# WHAT IS BEING ASKED
Omitting the pictures, restate all of the entries below exactly.

··· GIVEN INFORMATION

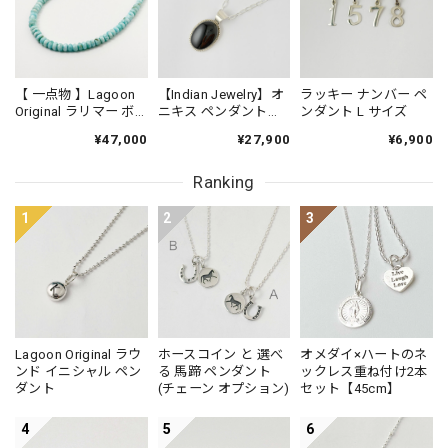
Lagoon Original ラウンド イニシャル ペンダント TOP
Y
2026/02/11
【 一点物 】Lagoon
【Indian Jewelry】オ
ラッキー ナンバー ペ
Original ラリマー ボ
ニキス ペンダント
ンダント L サイズ
タンカット サイズグ
（チェーンオプショ
注文から程なく届き、その早さにびっくりしました。 早
¥47,000
¥27,900
¥6,900
ラデーション ネック
ン）
速、付けてみましたが、シンプルながらとても可愛くって気
レス 47cm
に入っています♪ 鎌倉のお菓子まで同封していただき、あり
Ranking
がとうございました😊 いつか、お店に行って、色々見たい
と言思っています
1
2
3
Lagoon Original ラウンド イニシャル ペンダント TOP
Y
2026/02/10
Lagoon Original ラウ
ホースコイン と 選べ
オメダイ×ハートのネ
私も小和田妙子さんのInstagramフォローしています あんな
ンド イニシャル ペン
る 馬蹄 ペンダント
ックレス重ね付け2本
ダント
(チェーン オプション)
セット【45cm】
ふうに素敵に付けたいと思い購入しました 私のイニシャル
じゃない「Y」 推し活＝我が家のわんこのイニシャルです
4
5
6
大切にします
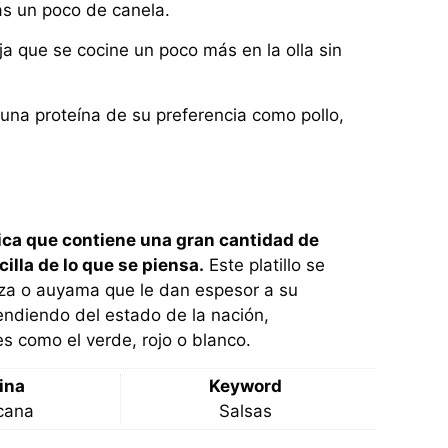
ás un poco de canela.
ja que se cocine un poco más en la olla sin
una proteína de su preferencia como pollo,
nica que contiene una gran cantidad de
illa de lo que se piensa.
Este platillo se
baza o auyama que le dan espesor a su
endiendo del estado de la nación,
 como el verde, rojo o blanco.
ina
Keyword
cana
Salsas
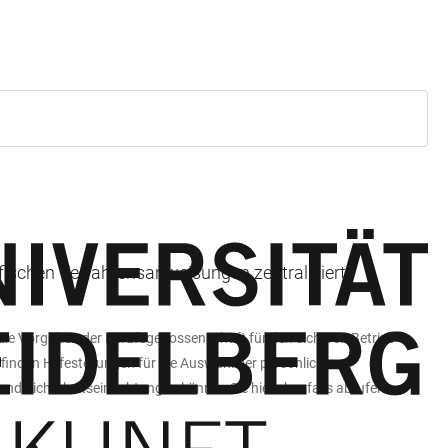
ifischen Verfahrensanweisungen zentralisiert.
 die Vorgaben der Berufsgenossenschaft für den sicheren Betrieb
finden Hilfestellungen für die Auswahl der persönlichen
nd Sicherheitseinrichtungen können Sie hier ebenfalls abrufen.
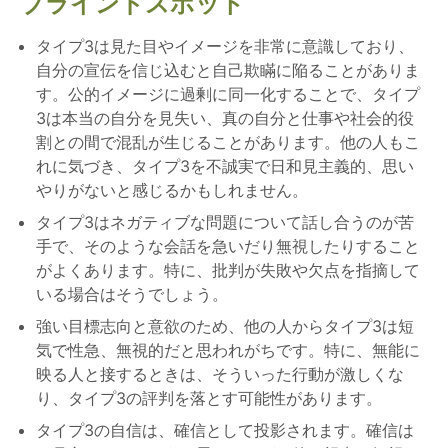
ブラインドスポット
タイプ3は見た目やイメージを非常に意識しており、
自分の宣伝を信じ込むと自己欺瞞に陥ることがありま
す。公的イメージに過剰に同一化することで、タイプ
3は本当の自分を見失い、真の自分と仕事や社会的役
割との間で混乱が生じることがあります。他の人もこ
れに気づき、タイプ3を不誠実で日和見主義的、思い
やりがないと感じるかもしれません。
タイプ3はネガティブな問題について話し合うのが苦
手で、そのような会話を急いだり無視したりすること
がよくあります。特に、批判が失敗や欠点を指摘して
いる場合はそうでしょう。
強い目標志向と意欲のため、他の人からタイプ3は短
気で性急、無視的だと思われがちです。特に、無能に
映る人と接するときは、そういった行動が激しくな
り、タイプ3の評判を落とす可能性があります。
タイプ3の自信は、確信として投影されます。確信は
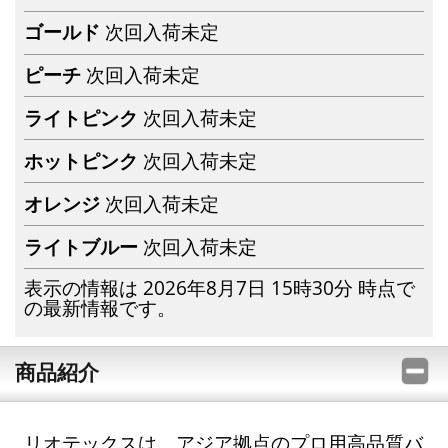
ゴールド
次回入荷未定
ピーチ
次回入荷未定
ライトピンク
次回入荷未定
ホットピンク
次回入荷未定
オレンジ
次回入荷未定
ライトブルー
次回入荷未定
表示の情報は 2026年8月7日 15時30分 時点で
の最新情報です。
商品紹介
リオテックスは、アジア拠点のプロ用高品質バ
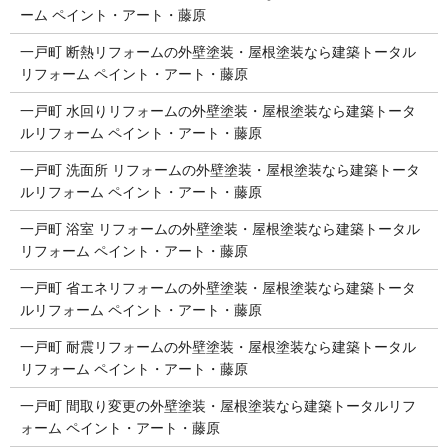
ーム ペイント・アート・藤原
一戸町 断熱リフォームの外壁塗装・屋根塗装なら建築トータル
リフォーム ペイント・アート・藤原
一戸町 水回りリフォームの外壁塗装・屋根塗装なら建築トータ
ルリフォーム ペイント・アート・藤原
一戸町 洗面所 リフォームの外壁塗装・屋根塗装なら建築トータ
ルリフォーム ペイント・アート・藤原
一戸町 浴室 リフォームの外壁塗装・屋根塗装なら建築トータル
リフォーム ペイント・アート・藤原
一戸町 省エネリフォームの外壁塗装・屋根塗装なら建築トータ
ルリフォーム ペイント・アート・藤原
一戸町 耐震リフォームの外壁塗装・屋根塗装なら建築トータル
リフォーム ペイント・アート・藤原
一戸町 間取り変更の外壁塗装・屋根塗装なら建築トータルリフ
ォーム ペイント・アート・藤原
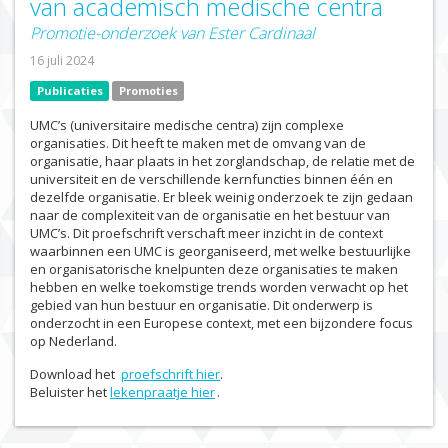
van academisch medische centra
Promotie-onderzoek van Ester Cardinaal
16 juli 2024
Publicaties
Promoties
UMC’s (universitaire medische centra) zijn complexe
organisaties. Dit heeft te maken met de omvang van de
organisatie, haar plaats in het zorglandschap, de relatie met de
universiteit en de verschillende kernfuncties binnen één en
dezelfde organisatie. Er bleek weinig onderzoek te zijn gedaan
naar de complexiteit van de organisatie en het bestuur van
UMC’s. Dit proefschrift verschaft meer inzicht in de context
waarbinnen een UMC is georganiseerd, met welke bestuurlijke
en organisatorische knelpunten deze organisaties te maken
hebben en welke toekomstige trends worden verwacht op het
gebied van hun bestuur en organisatie. Dit onderwerp is
onderzocht in een Europese context, met een bijzondere focus
op Nederland.
Download het
proefschrift hier
.
Beluister het
lekenpraatje hier
.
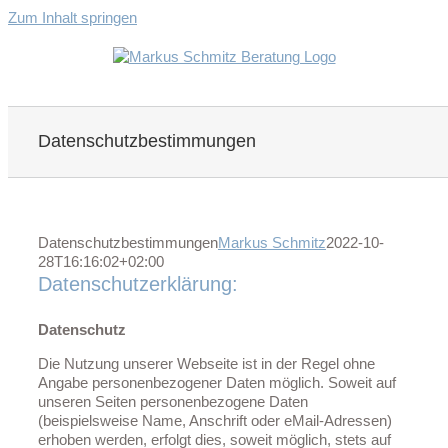
Zum Inhalt springen
Datenschutzbestimmungen
Datenschutzbestimmungen
Markus Schmitz
2022-10-
28T16:16:02+02:00
Datenschutzerklärung:
Datenschutz
Die Nutzung unserer Webseite ist in der Regel ohne
Angabe personenbezogener Daten möglich. Soweit auf
unseren Seiten personenbezogene Daten
(beispielsweise Name, Anschrift oder eMail-Adressen)
erhoben werden, erfolgt dies, soweit möglich, stets auf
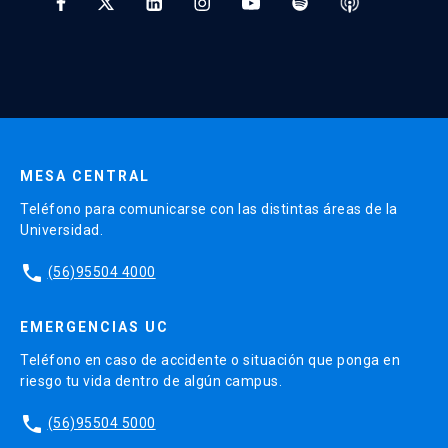
* Al ingresar tu e-mail aceptas recibir información de Educación
Continua UC y actividades relacionadas.
Enviar datos
MESA CENTRAL
Teléfono para comunicarse con las distintas áreas de la
Universidad.
phone
(56)95504 4000
EMERGENCIAS UC
Teléfono en caso de accidente o situación que ponga en
riesgo tu vida dentro de algún campus.
phone
(56)95504 5000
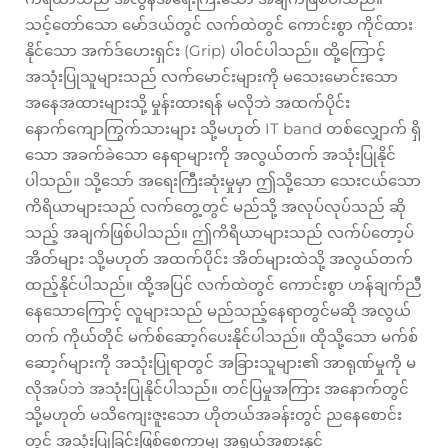
သင့်တော်သော မော်ဒယ်တွင် လက်ထဲတွင် ကောင်းစွာ ကိုင်ထား
နိုင်သော အက်ဒ်ဟေးရှင်း (Grip) ပါဝင်ပါသည်။ ထို့ကြောင့်
အသုံးပြုသူများသည် လက်မောင်းများကို မသေးမောင်းသော
အနေအထားများသို့ မှုန်းထားရန် မလိုဘဲ အထက်ပိုင်း
နောက်ကျောကြွက်သားများ သို့မဟုတ် IT band တစ်လျှောက် ရှိ
သော အခက်ခဲသော နေရာများကို အလွယ်တက် အသုံးပြုနိုင်
ပါသည်။ သို့သော် အရေးကြီးဆုံးမှုမှာ ဤသို့သော သေးငယ်သော
ကိရိယာများသည် လက်တွေ့တွင် မည်သို့ အလုပ်လုပ်သည် ဆို
သည့် အချက်ဖြစ်ပါသည်။ ဤကိရိယာများသည် လက်ပ်တော့ပ်
အိတ်များ သို့မဟုတ် အထက်ပိုင်း အိတ်များထဲသို့ အလွယ်တက်
ထည့်နိုင်ပါသည်။ ထို့အပြင် လက်ထဲတွင် ကောင်းစွာ ဟန်ချက်ညီ
နေသောကြောင့် လူများသည် မည်သည့်နေရာတွင်မဆို အလွယ်
တက် ကိုယ်တိုင် မက်စ်ဆော့ဂ်ပေးနိုင်ပါသည်။ ထိုသို့သော မက်စ်
ဆော့ဂ်များကို အသုံးပြုရာတွင် အခြားသူများ၏ အာရုဏ်မှုကို မ
လိုအပ်ဘဲ အသုံးပြုနိုင်ပါသည်။ တင်ပြမှုအကြား အနောက်တွင်
သို့မဟုတ် မသိကျေးဇူးသော ဟိုတယ်အခန်းတွင် ညနေစောင်း
တွင် အသုံးပြုခြင်းဖြစ်စေကာမျှ အရွယ်အစားနှင့်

······

# TASK RESPONSE
Lagoon Original ラウンド イニシャル ペンダント TOP
Y
2026/02/11
【 一点物 】Lagoon
【Indian Jewelry】オ
ラッキー ナンバー ペ
Original ラリマー ボ
ニキス ペンダント
ンダント L サイズ
タンカット サイズグ
（チェーンオプショ
注文から程なく届き、その早さにびっくりしました。 早
¥47,000
¥27,900
¥6,900
ラデーション ネック
ン）
速、付けてみましたが、シンプルながらとても可愛くって気
レス 47cm
に入っています♪ 鎌倉のお菓子まで同封していただき、あり
Ranking
がとうございました😊 いつか、お店に行って、色々見たい
と言思っています
1
2
3
Lagoon Original ラウンド イニシャル ペンダント TOP
Y
2026/02/10
Lagoon Original ラウ
ホースコイン と 選べ
オメダイ×ハートのネ
私も小和田妙子さんのInstagramフォローしています あんな
ンド イニシャル ペン
る 馬蹄 ペンダント
ックレス重ね付け2本
ダント
(チェーン オプション)
セット【45cm】
ふうに素敵に付けたいと思い購入しました 私のイニシャル
じゃない「Y」 推し活＝我が家のわんこのイニシャルです
4
5
6
大切にします
ás un poco de canela.
ja que se cocine un poco más en la olla sin
una proteína de su preferencia como pollo,
nica que contiene una gran cantidad de
illa de lo que se piensa.
Este platillo se
baza o auyama que le dan espesor a su
endiendo del estado de la nación,
 como el verde, rojo o blanco.
ina
Keyword
cana
Salsas
ifischen Verfahrensanweisungen zentralisiert.
 die Vorgaben der Berufsgenossenschaft für den sicheren Betrieb
finden Hilfestellungen für die Auswahl der persönlichen
nd Sicherheitseinrichtungen können Sie hier ebenfalls abrufen.
ブラインドスポット
タイプ3は見た目やイメージを非常に意識しており、
自分の宣伝を信じ込むと自己欺瞞に陥ることがありま
す。公的イメージに過剰に同一化することで、タイプ
3は本当の自分を見失い、真の自分と仕事や社会的役
割との間で混乱が生じることがあります。他の人もこ
れに気づき、タイプ3を不誠実で日和見主義的、思い
やりがないと感じるかもしれません。
タイプ3はネガティブな問題について話し合うのが苦
手で、そのような会話を急いだり無視したりすること
がよくあります。特に、批判が失敗や欠点を指摘して
いる場合はそうでしょう。
強い目標志向と意欲のため、他の人からタイプ3は短
気で性急、無視的だと思われがちです。特に、無能に
映る人と接するときは、そういった行動が激しくな
り、タイプ3の評判を落とす可能性があります。
タイプ3の自信は、確信として投影されます。確信は
ゴールド
次回入荷未定
ピーチ
次回入荷未定
ライトピンク
次回入荷未定
ホットピンク
次回入荷未定
オレンジ
次回入荷未定
ライトブルー
次回入荷未定
表示の情報は 2026年8月7日 15時30分 時点で
の最新情報です。
商品紹介
リオテックスは、アジア拠点のプロ用高品質バ
ーム ペイント・アート・藤原
一戸町 断熱リフォームの外壁塗装・屋根塗装なら建築トータル
リフォーム ペイント・アート・藤原
一戸町 水回りリフォームの外壁塗装・屋根塗装なら建築トータ
ルリフォーム ペイント・アート・藤原
一戸町 洗面所 リフォームの外壁塗装・屋根塗装なら建築トータ
ルリフォーム ペイント・アート・藤原
一戸町 浴室 リフォームの外壁塗装・屋根塗装なら建築トータル
リフォーム ペイント・アート・藤原
一戸町 省エネリフォームの外壁塗装・屋根塗装なら建築トータ
ルリフォーム ペイント・アート・藤原
一戸町 耐震リフォームの外壁塗装・屋根塗装なら建築トータル
リフォーム ペイント・アート・藤原
一戸町 間取り変更の外壁塗装・屋根塗装なら建築トータルリフ
ォーム ペイント・アート・藤原
van academisch medische centra
Promotie-onderzoek van Ester Cardinaal
16 juli 2024
Publicaties
Promoties
UMC’s (universitaire medische centra) zijn complexe
organisaties. Dit heeft te maken met de omvang van de
organisatie, haar plaats in het zorglandschap, de relatie met de
universiteit en de verschillende kernfuncties binnen één en
dezelfde organisatie. Er bleek weinig onderzoek te zijn gedaan
naar de complexiteit van de organisatie en het bestuur van
UMC’s. Dit proefschrift verschaft meer inzicht in de context
waarbinnen een UMC is georganiseerd, met welke bestuurlijke
en organisatorische knelpunten deze organisaties te maken
hebben en welke toekomstige trends worden verwacht op het
gebied van hun bestuur en organisatie. Dit onderwerp is
onderzocht in een Europese context, met een bijzondere focus
op Nederland.
Download het
proefschrift hier
.
Beluister het
lekenpraatje hier
.
Zum Inhalt springen
Datenschutzbestimmungen
Datenschutzbestimmungen
Markus Schmitz
2022-10-
28T16:16:02+02:00
Datenschutzerklärung:
Datenschutz
Die Nutzung unserer Webseite ist in der Regel ohne
Angabe personenbezogener Daten möglich. Soweit auf
unseren Seiten personenbezogene Daten
(beispielsweise Name, Anschrift oder eMail-Adressen)
erhoben werden, erfolgt dies, soweit möglich, stets auf
* Al ingresar tu e-mail aceptas recibir información de Educación
Continua UC y actividades relacionadas.
Enviar datos
MESA CENTRAL
Teléfono para comunicarse con las distintas áreas de la
Universidad.
phone
(56)95504 4000
EMERGENCIAS UC
Teléfono en caso de accidente o situación que ponga en
riesgo tu vida dentro de algún campus.
phone
(56)95504 5000
သင့်တော်သော မော်ဒယ်တွင် လက်ထဲတွင် ကောင်းစွာ ကိုင်ထား
နိုင်သော အက်ဒ်ဟေးရှင်း (Grip) ပါဝင်ပါသည်။ ထို့ကြောင့်
အသုံးပြုသူများသည် လက်မောင်းများကို မသေးမောင်းသော
အနေအထားများသို့ မှုန်းထားရန် မလိုဘဲ အထက်ပိုင်း
နောက်ကျောကြွက်သားများ သို့မဟုတ် IT band တစ်လျှောက် ရှိ
သော အခက်ခဲသော နေရာများကို အလွယ်တက် အသုံးပြုနိုင်
ပါသည်။ သို့သော် အရေးကြီးဆုံးမှုမှာ ဤသို့သော သေးငယ်သော
ကိရိယာများသည် လက်တွေ့တွင် မည်သို့ အလုပ်လုပ်သည် ဆို
သည့် အချက်ဖြစ်ပါသည်။ ဤကိရိယာများသည် လက်ပ်တော့ပ်
အိတ်များ သို့မဟုတ် အထက်ပိုင်း အိတ်များထဲသို့ အလွယ်တက်
ထည့်နိုင်ပါသည်။ ထို့အပြင် လက်ထဲတွင် ကောင်းစွာ ဟန်ချက်ညီ
နေသောကြောင့် လူများသည် မည်သည့်နေရာတွင်မဆို အလွယ်
တက် ကိုယ်တိုင် မက်စ်ဆော့ဂ်ပေးနိုင်ပါသည်။ ထိုသို့သော မက်စ်
ဆော့ဂ်များကို အသုံးပြုရာတွင် အခြားသူများ၏ အာရုဏ်မှုကို မ
လိုအပ်ဘဲ အသုံးပြုနိုင်ပါသည်။ တင်ပြမှုအကြား အနောက်တွင်
သို့မဟုတ် မသိကျေးဇူးသော ဟိုတယ်အခန်းတွင် ညနေစောင်း
တွင် အသုံးပြုခြင်းဖြစ်စေကာမျှ အရွယ်အစားနှင့်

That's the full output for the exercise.